● **About this exercise**
Reproduce word for word the line holding "aquellos que" and all lines after it in the data, through the end, leaving out pictures.

● **Data supplied**
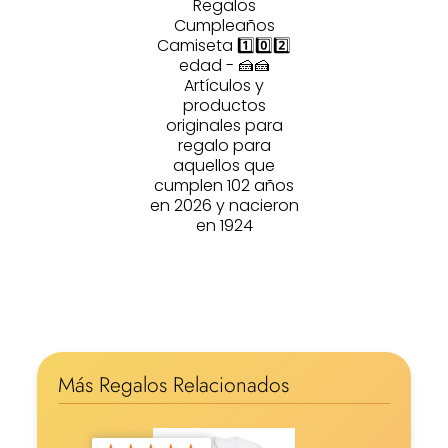
Regalos
Cumpleaños
Camiseta 1️⃣0️⃣2️⃣
edad - 🍰🍰
Artículos y
productos
originales para
regalo para
aquellos que
cumplen 102 años
en 2026 y nacieron
en 1924
Más Regalos Relacionados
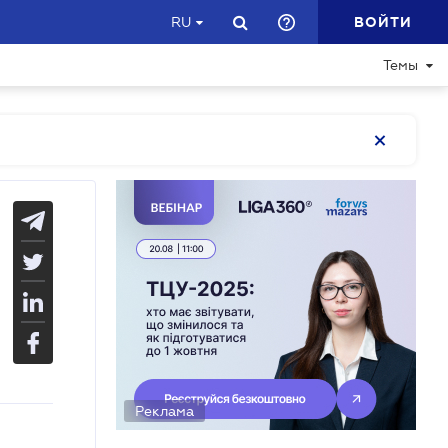
ВОЙТИ
RU
Темы
Реклама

● **Answer to this problem**
aquellos que
cumplen 102 años
en 2026 y nacieron
en 1924
Más Regalos Relacionados
ВОЙТИ
RU
Темы
Реклама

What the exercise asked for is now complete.